Monday, June 29, 2009
Nokia has kicked off an initiative to start thinking about how mobiles can be used to improve the classroom learning experience. Together with the Pearson Foundation they are sponsoring the "Mobile Learning Institute, which delivers engaging, personalized, project-based learning right to classrooms and community centers across the United States." It goes on to talk about the need to help teachers and students develop the "21st-century skills they need to design, develop, and complete the collaborative digital arts projects that will shape their future."
Not much more detail yet, but definitely a step in the right direction. There hasn't been nearly enough fresh thinking in this area. A novel idea I heard recently was the Million progamme - a radical idea championed by Harvard's uberkid Roland Fryer and carried out by the funky NYC ad house Droga5, the folk responsible for The Great Schlepp and Unicef's Tap project.
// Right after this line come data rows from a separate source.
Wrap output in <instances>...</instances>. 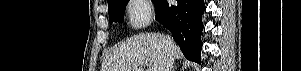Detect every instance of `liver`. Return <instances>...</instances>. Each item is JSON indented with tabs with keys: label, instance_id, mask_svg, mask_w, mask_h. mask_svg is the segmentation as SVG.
Returning <instances> with one entry per match:
<instances>
[{
	"label": "liver",
	"instance_id": "1",
	"mask_svg": "<svg viewBox=\"0 0 301 71\" xmlns=\"http://www.w3.org/2000/svg\"><path fill=\"white\" fill-rule=\"evenodd\" d=\"M174 59L182 58L180 48L173 42L169 47L166 37L159 33L139 34L122 42L105 55L101 71H161L166 52Z\"/></svg>",
	"mask_w": 301,
	"mask_h": 71
}]
</instances>
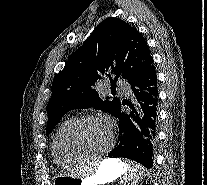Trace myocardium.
<instances>
[{"label": "myocardium", "instance_id": "obj_1", "mask_svg": "<svg viewBox=\"0 0 207 185\" xmlns=\"http://www.w3.org/2000/svg\"><path fill=\"white\" fill-rule=\"evenodd\" d=\"M89 120L104 121L109 126V129L111 132V141H114L116 138V130H115L114 126L111 123L102 119L101 117L96 116V115H91V114L78 117L70 123V125L68 126V128L65 132V136H64V145H65L67 151L74 157L97 158V157H103L106 154V149L99 151V152H89V151L82 150V149L78 148L77 146H75V144L73 142V135H74L76 128L81 123H83L85 121H89Z\"/></svg>", "mask_w": 207, "mask_h": 185}]
</instances>
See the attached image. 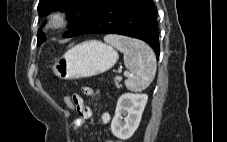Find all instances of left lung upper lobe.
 <instances>
[{"instance_id":"1","label":"left lung upper lobe","mask_w":227,"mask_h":142,"mask_svg":"<svg viewBox=\"0 0 227 142\" xmlns=\"http://www.w3.org/2000/svg\"><path fill=\"white\" fill-rule=\"evenodd\" d=\"M107 0H40L38 4L39 15H47L53 10L67 11V19L72 26L64 37H72L81 27L87 24L97 10ZM46 40L39 30L37 33V46Z\"/></svg>"}]
</instances>
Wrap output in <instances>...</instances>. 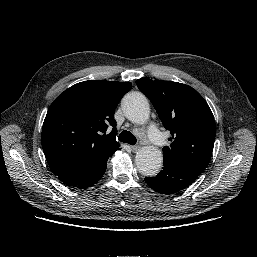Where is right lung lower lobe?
I'll return each mask as SVG.
<instances>
[{
	"instance_id": "98d812e1",
	"label": "right lung lower lobe",
	"mask_w": 257,
	"mask_h": 257,
	"mask_svg": "<svg viewBox=\"0 0 257 257\" xmlns=\"http://www.w3.org/2000/svg\"><path fill=\"white\" fill-rule=\"evenodd\" d=\"M106 167H107V162L102 166L100 170H98L96 173H94L93 175H91L90 177H88L87 179H85L84 181H82L80 184L76 186L79 187L80 189H84L95 184L104 175Z\"/></svg>"
}]
</instances>
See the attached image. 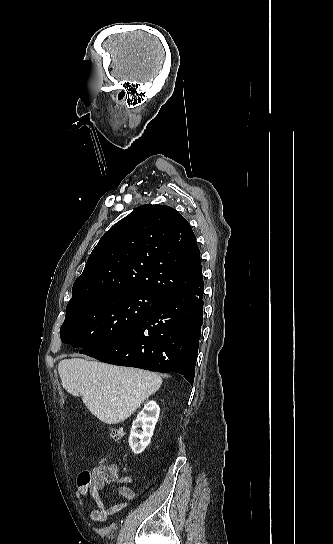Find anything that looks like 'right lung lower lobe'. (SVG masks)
<instances>
[{
    "label": "right lung lower lobe",
    "mask_w": 333,
    "mask_h": 544,
    "mask_svg": "<svg viewBox=\"0 0 333 544\" xmlns=\"http://www.w3.org/2000/svg\"><path fill=\"white\" fill-rule=\"evenodd\" d=\"M203 279L163 298L131 330L84 354L100 361L158 372H178L193 385L203 319Z\"/></svg>",
    "instance_id": "right-lung-lower-lobe-1"
}]
</instances>
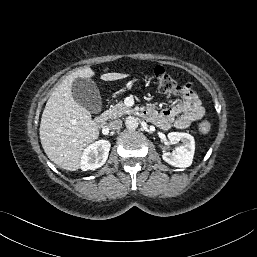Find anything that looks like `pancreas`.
Returning a JSON list of instances; mask_svg holds the SVG:
<instances>
[{
    "label": "pancreas",
    "instance_id": "1",
    "mask_svg": "<svg viewBox=\"0 0 257 257\" xmlns=\"http://www.w3.org/2000/svg\"><path fill=\"white\" fill-rule=\"evenodd\" d=\"M108 112V116L111 119H117L125 114H133L134 111L126 107L122 102L116 105H111Z\"/></svg>",
    "mask_w": 257,
    "mask_h": 257
}]
</instances>
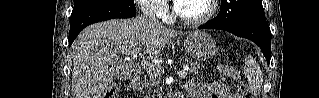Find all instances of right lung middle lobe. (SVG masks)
<instances>
[{
    "label": "right lung middle lobe",
    "mask_w": 319,
    "mask_h": 98,
    "mask_svg": "<svg viewBox=\"0 0 319 98\" xmlns=\"http://www.w3.org/2000/svg\"><path fill=\"white\" fill-rule=\"evenodd\" d=\"M102 2H115V3L127 5V6L134 5V0H75L74 7L84 5V4H89V3H102Z\"/></svg>",
    "instance_id": "right-lung-middle-lobe-1"
}]
</instances>
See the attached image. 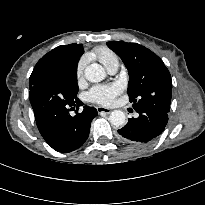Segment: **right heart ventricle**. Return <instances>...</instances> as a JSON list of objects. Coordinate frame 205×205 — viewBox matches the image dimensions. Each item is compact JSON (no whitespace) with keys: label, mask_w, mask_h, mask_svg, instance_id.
<instances>
[{"label":"right heart ventricle","mask_w":205,"mask_h":205,"mask_svg":"<svg viewBox=\"0 0 205 205\" xmlns=\"http://www.w3.org/2000/svg\"><path fill=\"white\" fill-rule=\"evenodd\" d=\"M92 56L98 59L107 69L119 64L118 56L109 48L100 46L92 51Z\"/></svg>","instance_id":"obj_1"}]
</instances>
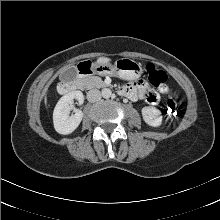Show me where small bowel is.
Here are the masks:
<instances>
[{
	"label": "small bowel",
	"instance_id": "1",
	"mask_svg": "<svg viewBox=\"0 0 220 220\" xmlns=\"http://www.w3.org/2000/svg\"><path fill=\"white\" fill-rule=\"evenodd\" d=\"M167 92L168 87L165 84L159 86L157 90H152L143 80L131 82L121 89V93L129 99L133 101L144 99L153 105L159 102L160 94H166Z\"/></svg>",
	"mask_w": 220,
	"mask_h": 220
}]
</instances>
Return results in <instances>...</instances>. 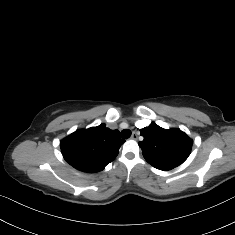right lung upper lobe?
Here are the masks:
<instances>
[{"label":"right lung upper lobe","instance_id":"obj_1","mask_svg":"<svg viewBox=\"0 0 235 235\" xmlns=\"http://www.w3.org/2000/svg\"><path fill=\"white\" fill-rule=\"evenodd\" d=\"M124 141L118 130H111L100 124L89 129H79L60 142L62 155L75 169L96 173L118 155Z\"/></svg>","mask_w":235,"mask_h":235}]
</instances>
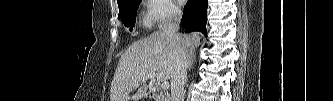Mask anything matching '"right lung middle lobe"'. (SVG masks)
<instances>
[{
	"label": "right lung middle lobe",
	"instance_id": "dd1d6c3e",
	"mask_svg": "<svg viewBox=\"0 0 333 101\" xmlns=\"http://www.w3.org/2000/svg\"><path fill=\"white\" fill-rule=\"evenodd\" d=\"M141 1L122 0L118 3L120 18L126 27H130V31L135 23V13Z\"/></svg>",
	"mask_w": 333,
	"mask_h": 101
}]
</instances>
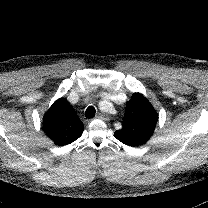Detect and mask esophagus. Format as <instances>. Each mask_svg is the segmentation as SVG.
Returning a JSON list of instances; mask_svg holds the SVG:
<instances>
[{
  "instance_id": "34e87169",
  "label": "esophagus",
  "mask_w": 208,
  "mask_h": 208,
  "mask_svg": "<svg viewBox=\"0 0 208 208\" xmlns=\"http://www.w3.org/2000/svg\"><path fill=\"white\" fill-rule=\"evenodd\" d=\"M95 119L108 120V117L107 115L100 113L95 116Z\"/></svg>"
}]
</instances>
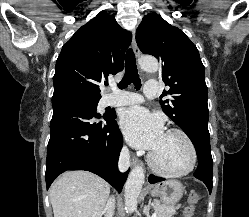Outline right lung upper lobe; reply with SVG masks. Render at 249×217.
Here are the masks:
<instances>
[{
    "label": "right lung upper lobe",
    "mask_w": 249,
    "mask_h": 217,
    "mask_svg": "<svg viewBox=\"0 0 249 217\" xmlns=\"http://www.w3.org/2000/svg\"><path fill=\"white\" fill-rule=\"evenodd\" d=\"M132 35L114 15L100 13L82 26L62 47L53 77L54 95L79 92L101 97L99 83L124 68Z\"/></svg>",
    "instance_id": "right-lung-upper-lobe-1"
}]
</instances>
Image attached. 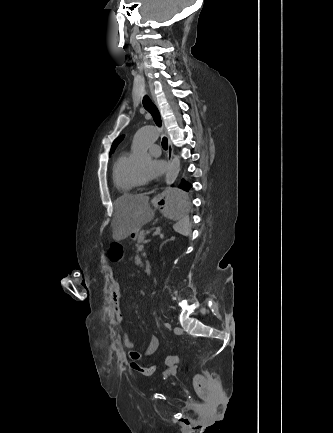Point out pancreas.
I'll list each match as a JSON object with an SVG mask.
<instances>
[{"label":"pancreas","mask_w":333,"mask_h":433,"mask_svg":"<svg viewBox=\"0 0 333 433\" xmlns=\"http://www.w3.org/2000/svg\"><path fill=\"white\" fill-rule=\"evenodd\" d=\"M158 228H160V227H158ZM147 233H148V231H144V230L139 232V234L137 236V244H136L137 248H139L141 243L144 242V239H145V236Z\"/></svg>","instance_id":"pancreas-1"}]
</instances>
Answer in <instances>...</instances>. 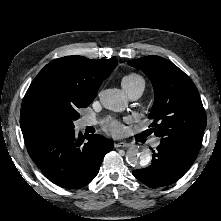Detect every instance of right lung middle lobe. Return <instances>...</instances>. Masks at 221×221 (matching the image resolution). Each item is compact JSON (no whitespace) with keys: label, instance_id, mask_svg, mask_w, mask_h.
<instances>
[{"label":"right lung middle lobe","instance_id":"right-lung-middle-lobe-1","mask_svg":"<svg viewBox=\"0 0 221 221\" xmlns=\"http://www.w3.org/2000/svg\"><path fill=\"white\" fill-rule=\"evenodd\" d=\"M39 105L48 116L57 122L60 132H63L74 130V121L79 118L78 110L89 104L72 100L42 98Z\"/></svg>","mask_w":221,"mask_h":221}]
</instances>
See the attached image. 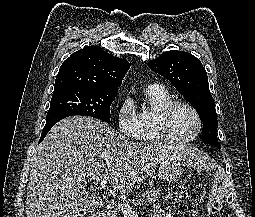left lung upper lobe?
<instances>
[{
    "label": "left lung upper lobe",
    "instance_id": "5c2ea615",
    "mask_svg": "<svg viewBox=\"0 0 255 217\" xmlns=\"http://www.w3.org/2000/svg\"><path fill=\"white\" fill-rule=\"evenodd\" d=\"M148 66L169 80L196 108L203 122L202 142L221 148L216 135L215 103L209 90L207 72L200 60L190 53L171 50L149 61Z\"/></svg>",
    "mask_w": 255,
    "mask_h": 217
}]
</instances>
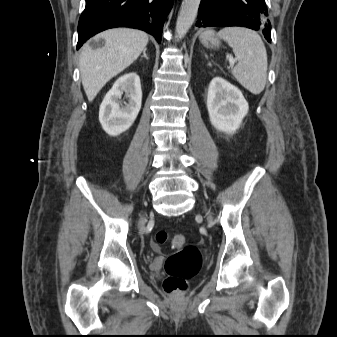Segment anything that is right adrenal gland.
Here are the masks:
<instances>
[{
  "label": "right adrenal gland",
  "mask_w": 337,
  "mask_h": 337,
  "mask_svg": "<svg viewBox=\"0 0 337 337\" xmlns=\"http://www.w3.org/2000/svg\"><path fill=\"white\" fill-rule=\"evenodd\" d=\"M142 57L146 58L147 60L149 59L148 56H147V54H146V49L143 51Z\"/></svg>",
  "instance_id": "right-adrenal-gland-1"
}]
</instances>
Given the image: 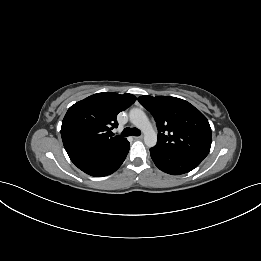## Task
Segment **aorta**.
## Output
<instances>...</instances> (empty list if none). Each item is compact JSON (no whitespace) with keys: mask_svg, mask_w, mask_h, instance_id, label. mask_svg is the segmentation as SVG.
Here are the masks:
<instances>
[{"mask_svg":"<svg viewBox=\"0 0 261 261\" xmlns=\"http://www.w3.org/2000/svg\"><path fill=\"white\" fill-rule=\"evenodd\" d=\"M130 121L144 134V142L148 147H154L157 143V135L147 115L142 109L133 108L129 113Z\"/></svg>","mask_w":261,"mask_h":261,"instance_id":"762f6f07","label":"aorta"}]
</instances>
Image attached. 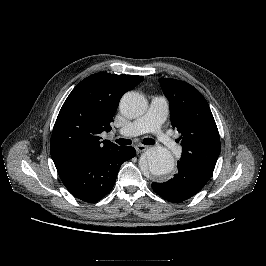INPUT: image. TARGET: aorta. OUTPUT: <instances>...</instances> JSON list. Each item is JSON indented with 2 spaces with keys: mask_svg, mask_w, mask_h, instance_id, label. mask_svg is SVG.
Wrapping results in <instances>:
<instances>
[{
  "mask_svg": "<svg viewBox=\"0 0 266 266\" xmlns=\"http://www.w3.org/2000/svg\"><path fill=\"white\" fill-rule=\"evenodd\" d=\"M119 108L124 116L136 118L146 111L147 102L143 95L128 92L122 97ZM174 166L172 154L161 146L149 148L140 160L141 169L154 176H163L171 172Z\"/></svg>",
  "mask_w": 266,
  "mask_h": 266,
  "instance_id": "762f6f07",
  "label": "aorta"
}]
</instances>
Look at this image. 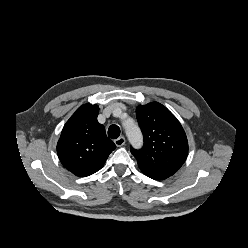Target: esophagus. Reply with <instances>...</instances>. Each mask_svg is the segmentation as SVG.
I'll use <instances>...</instances> for the list:
<instances>
[{"mask_svg": "<svg viewBox=\"0 0 248 248\" xmlns=\"http://www.w3.org/2000/svg\"><path fill=\"white\" fill-rule=\"evenodd\" d=\"M126 139L124 137H119L117 139L114 140V143L117 147H121L125 144Z\"/></svg>", "mask_w": 248, "mask_h": 248, "instance_id": "1", "label": "esophagus"}]
</instances>
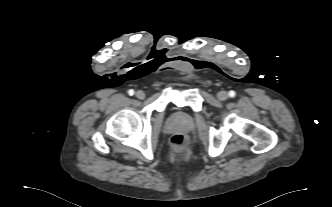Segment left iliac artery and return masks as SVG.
<instances>
[{"instance_id":"left-iliac-artery-1","label":"left iliac artery","mask_w":332,"mask_h":207,"mask_svg":"<svg viewBox=\"0 0 332 207\" xmlns=\"http://www.w3.org/2000/svg\"><path fill=\"white\" fill-rule=\"evenodd\" d=\"M235 95H236L235 91L231 90V91L229 92V96H230V97H235Z\"/></svg>"}]
</instances>
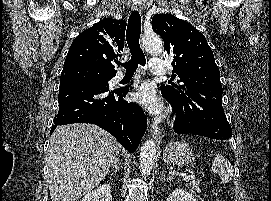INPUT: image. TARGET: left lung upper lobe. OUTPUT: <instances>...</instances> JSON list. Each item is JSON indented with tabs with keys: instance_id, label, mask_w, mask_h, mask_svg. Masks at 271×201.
<instances>
[{
	"instance_id": "1",
	"label": "left lung upper lobe",
	"mask_w": 271,
	"mask_h": 201,
	"mask_svg": "<svg viewBox=\"0 0 271 201\" xmlns=\"http://www.w3.org/2000/svg\"><path fill=\"white\" fill-rule=\"evenodd\" d=\"M152 29L164 40L178 85L162 86L177 120L213 139H228L232 129L222 107L220 71L206 38L188 22L167 14L152 18Z\"/></svg>"
}]
</instances>
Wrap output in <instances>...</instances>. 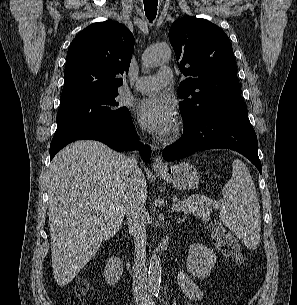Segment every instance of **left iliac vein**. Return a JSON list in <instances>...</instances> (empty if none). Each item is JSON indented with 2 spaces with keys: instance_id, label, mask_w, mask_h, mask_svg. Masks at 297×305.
Wrapping results in <instances>:
<instances>
[{
  "instance_id": "left-iliac-vein-1",
  "label": "left iliac vein",
  "mask_w": 297,
  "mask_h": 305,
  "mask_svg": "<svg viewBox=\"0 0 297 305\" xmlns=\"http://www.w3.org/2000/svg\"><path fill=\"white\" fill-rule=\"evenodd\" d=\"M147 305H154L153 303H149V304H147Z\"/></svg>"
}]
</instances>
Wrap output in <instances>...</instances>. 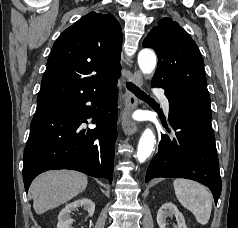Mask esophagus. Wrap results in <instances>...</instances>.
Instances as JSON below:
<instances>
[{
    "label": "esophagus",
    "mask_w": 238,
    "mask_h": 228,
    "mask_svg": "<svg viewBox=\"0 0 238 228\" xmlns=\"http://www.w3.org/2000/svg\"><path fill=\"white\" fill-rule=\"evenodd\" d=\"M131 81L135 85L141 86L143 83L141 73L135 70ZM138 104L137 97L130 90H127L125 94V110L121 121L122 129L127 135L134 134L138 129L137 123L130 118V113L138 107Z\"/></svg>",
    "instance_id": "34e87169"
}]
</instances>
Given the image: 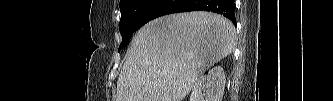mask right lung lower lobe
<instances>
[{"instance_id": "obj_1", "label": "right lung lower lobe", "mask_w": 333, "mask_h": 101, "mask_svg": "<svg viewBox=\"0 0 333 101\" xmlns=\"http://www.w3.org/2000/svg\"><path fill=\"white\" fill-rule=\"evenodd\" d=\"M199 10L222 14L236 25L234 0H153L142 13L137 26L139 29L147 22L167 14Z\"/></svg>"}]
</instances>
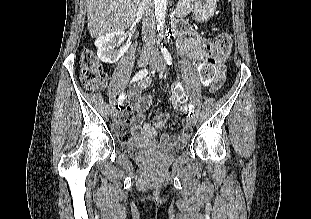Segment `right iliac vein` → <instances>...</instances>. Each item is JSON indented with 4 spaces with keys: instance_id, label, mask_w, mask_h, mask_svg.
<instances>
[{
    "instance_id": "obj_1",
    "label": "right iliac vein",
    "mask_w": 311,
    "mask_h": 219,
    "mask_svg": "<svg viewBox=\"0 0 311 219\" xmlns=\"http://www.w3.org/2000/svg\"><path fill=\"white\" fill-rule=\"evenodd\" d=\"M149 60H150L149 56L142 55V56L139 57V59L137 61V64H138L139 67H145ZM112 117L114 119H117V117H118V110L117 109H113L112 110Z\"/></svg>"
}]
</instances>
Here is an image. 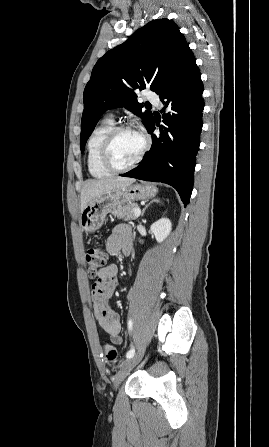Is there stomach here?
<instances>
[{
	"label": "stomach",
	"mask_w": 269,
	"mask_h": 447,
	"mask_svg": "<svg viewBox=\"0 0 269 447\" xmlns=\"http://www.w3.org/2000/svg\"><path fill=\"white\" fill-rule=\"evenodd\" d=\"M156 192L155 186L149 182H142V184H133V186H126L121 190H113L108 194L97 196L95 200L88 202L86 208L81 212L79 224L87 233L95 231L101 227L109 210H116L119 206H125V204L136 202V200H149L155 196Z\"/></svg>",
	"instance_id": "1"
}]
</instances>
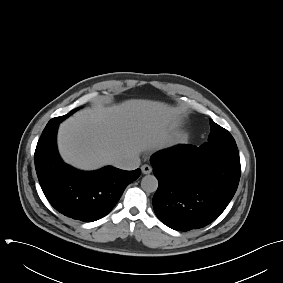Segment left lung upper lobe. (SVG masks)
<instances>
[{
	"instance_id": "5c2ea615",
	"label": "left lung upper lobe",
	"mask_w": 283,
	"mask_h": 283,
	"mask_svg": "<svg viewBox=\"0 0 283 283\" xmlns=\"http://www.w3.org/2000/svg\"><path fill=\"white\" fill-rule=\"evenodd\" d=\"M211 132L208 142L200 146L203 150L217 151L234 157H239L238 148L232 135L210 119Z\"/></svg>"
}]
</instances>
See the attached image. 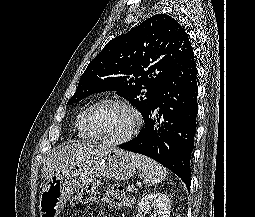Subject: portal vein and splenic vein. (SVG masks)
<instances>
[{
    "label": "portal vein and splenic vein",
    "instance_id": "1",
    "mask_svg": "<svg viewBox=\"0 0 255 217\" xmlns=\"http://www.w3.org/2000/svg\"><path fill=\"white\" fill-rule=\"evenodd\" d=\"M133 189H134L133 186H128V187H127V191H128V192H132Z\"/></svg>",
    "mask_w": 255,
    "mask_h": 217
}]
</instances>
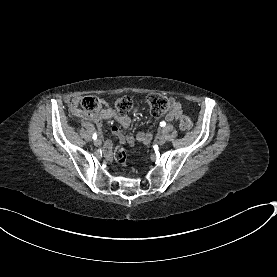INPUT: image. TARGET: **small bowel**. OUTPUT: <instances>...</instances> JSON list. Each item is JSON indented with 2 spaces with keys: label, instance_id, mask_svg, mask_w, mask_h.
Returning a JSON list of instances; mask_svg holds the SVG:
<instances>
[{
  "label": "small bowel",
  "instance_id": "obj_1",
  "mask_svg": "<svg viewBox=\"0 0 277 277\" xmlns=\"http://www.w3.org/2000/svg\"><path fill=\"white\" fill-rule=\"evenodd\" d=\"M79 98H74L70 103V111L77 117L81 118L84 121H89L96 123L101 126V122L108 119H114L116 120L123 128L127 129L131 124V116L125 115L120 116L116 109L109 105L104 100L100 101V108L94 112H85L78 108L79 105ZM139 113V109H134L132 111V115H137ZM181 117V107L179 104H175L174 108L166 115V120L168 122L176 121ZM112 133L117 136L118 138L122 139L123 136L121 132L117 128L112 129ZM137 138L139 141L143 143H148L152 139V134L148 132H140L137 135ZM104 154L106 158L112 159L115 156V153L113 151V140L110 137L105 138L104 140ZM124 144L128 146H134L135 145V139L134 138H125Z\"/></svg>",
  "mask_w": 277,
  "mask_h": 277
}]
</instances>
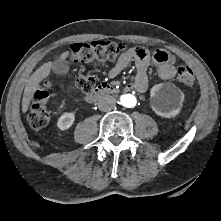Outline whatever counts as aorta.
<instances>
[{
	"label": "aorta",
	"mask_w": 221,
	"mask_h": 221,
	"mask_svg": "<svg viewBox=\"0 0 221 221\" xmlns=\"http://www.w3.org/2000/svg\"><path fill=\"white\" fill-rule=\"evenodd\" d=\"M121 103L128 108L135 107L137 100L132 94H125L121 96Z\"/></svg>",
	"instance_id": "obj_1"
}]
</instances>
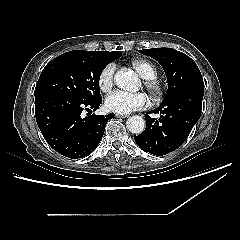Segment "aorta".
Returning <instances> with one entry per match:
<instances>
[{
    "label": "aorta",
    "instance_id": "aorta-1",
    "mask_svg": "<svg viewBox=\"0 0 240 240\" xmlns=\"http://www.w3.org/2000/svg\"><path fill=\"white\" fill-rule=\"evenodd\" d=\"M117 87L127 91L137 89L138 78L135 73L127 70H120L114 76ZM127 129L134 134H141L145 130V121L141 116H132L126 122Z\"/></svg>",
    "mask_w": 240,
    "mask_h": 240
}]
</instances>
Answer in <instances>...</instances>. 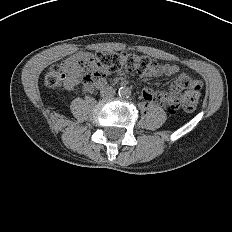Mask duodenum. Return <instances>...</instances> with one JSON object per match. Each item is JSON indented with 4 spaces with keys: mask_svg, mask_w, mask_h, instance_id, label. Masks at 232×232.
<instances>
[{
    "mask_svg": "<svg viewBox=\"0 0 232 232\" xmlns=\"http://www.w3.org/2000/svg\"><path fill=\"white\" fill-rule=\"evenodd\" d=\"M103 86H104V85L101 84L100 82H96V84H95L93 87H91L90 89L92 90L94 87L100 88V87H103Z\"/></svg>",
    "mask_w": 232,
    "mask_h": 232,
    "instance_id": "410a0bca",
    "label": "duodenum"
}]
</instances>
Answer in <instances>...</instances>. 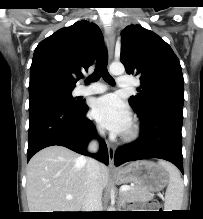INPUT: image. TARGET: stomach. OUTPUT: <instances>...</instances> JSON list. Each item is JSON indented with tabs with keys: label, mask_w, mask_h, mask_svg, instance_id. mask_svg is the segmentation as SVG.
Masks as SVG:
<instances>
[{
	"label": "stomach",
	"mask_w": 203,
	"mask_h": 219,
	"mask_svg": "<svg viewBox=\"0 0 203 219\" xmlns=\"http://www.w3.org/2000/svg\"><path fill=\"white\" fill-rule=\"evenodd\" d=\"M120 183L133 182L146 192H158L169 182L168 172L152 161L141 160L128 164L116 172Z\"/></svg>",
	"instance_id": "0dacf381"
}]
</instances>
The hypothesis is that you can give phones to kids in schools that help them during the school day, as a learning-centric communication platform (quizes, prizes, research etc) which then double as their personal devices at night. All sorts of knee jerk reactions to the idea of giving more techno toys to kids, bribing them with rewards for good grades, and some relevant questions about whether a device given by the school could ever be cool enough to use at home.
However, the reality is that i) kids are watching 4 hours of TV a day, and ii) US pre-university education standards are as Greenspan puts it, awful and slipping further. Kids today are so hard to reach through normal channels, so getting into a conversation with them where they are already today (the phone), rather than where they're not (the classroom) has some merit. Looking forward to seeing these ideas evolve.